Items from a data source
*** Begin section ***

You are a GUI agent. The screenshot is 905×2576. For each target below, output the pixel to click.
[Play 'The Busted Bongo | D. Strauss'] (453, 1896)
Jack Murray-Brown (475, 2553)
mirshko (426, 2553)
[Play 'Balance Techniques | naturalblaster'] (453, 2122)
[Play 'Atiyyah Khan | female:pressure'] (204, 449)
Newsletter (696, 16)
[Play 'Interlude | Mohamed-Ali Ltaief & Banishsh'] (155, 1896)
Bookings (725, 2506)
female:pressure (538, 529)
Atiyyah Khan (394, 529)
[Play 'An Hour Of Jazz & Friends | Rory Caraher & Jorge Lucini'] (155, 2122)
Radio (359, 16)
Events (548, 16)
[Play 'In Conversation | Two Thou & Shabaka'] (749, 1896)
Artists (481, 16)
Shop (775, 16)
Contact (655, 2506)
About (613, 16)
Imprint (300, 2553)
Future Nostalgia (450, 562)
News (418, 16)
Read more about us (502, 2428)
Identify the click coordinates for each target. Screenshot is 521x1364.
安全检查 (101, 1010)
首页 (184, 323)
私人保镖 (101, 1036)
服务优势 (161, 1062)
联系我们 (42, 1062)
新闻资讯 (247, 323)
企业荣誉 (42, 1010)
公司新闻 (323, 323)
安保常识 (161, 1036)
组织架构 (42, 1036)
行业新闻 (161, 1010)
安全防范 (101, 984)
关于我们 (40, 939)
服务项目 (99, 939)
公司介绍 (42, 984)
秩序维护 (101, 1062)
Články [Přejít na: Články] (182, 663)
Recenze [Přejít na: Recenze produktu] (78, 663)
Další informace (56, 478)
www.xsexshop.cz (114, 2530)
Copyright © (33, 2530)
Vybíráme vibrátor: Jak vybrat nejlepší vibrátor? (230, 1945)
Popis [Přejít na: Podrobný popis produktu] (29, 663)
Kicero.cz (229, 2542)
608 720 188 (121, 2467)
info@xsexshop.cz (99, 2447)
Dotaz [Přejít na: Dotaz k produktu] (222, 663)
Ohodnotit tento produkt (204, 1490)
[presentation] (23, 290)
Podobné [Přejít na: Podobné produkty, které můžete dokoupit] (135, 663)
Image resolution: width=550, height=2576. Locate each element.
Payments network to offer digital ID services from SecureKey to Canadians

*** End section ***

▶ **YOUR GOAL**
From the records above, print exactly the lines that run from the line with "female:pressure (538, 529)" to the line with "News (418, 16)", inclusive.

▶ **EXERCISE RESPONSE**
female:pressure (538, 529)
Atiyyah Khan (394, 529)
[Play 'An Hour Of Jazz & Friends | Rory Caraher & Jorge Lucini'] (155, 2122)
Radio (359, 16)
Events (548, 16)
[Play 'In Conversation | Two Thou & Shabaka'] (749, 1896)
Artists (481, 16)
Shop (775, 16)
Contact (655, 2506)
About (613, 16)
Imprint (300, 2553)
Future Nostalgia (450, 562)
News (418, 16)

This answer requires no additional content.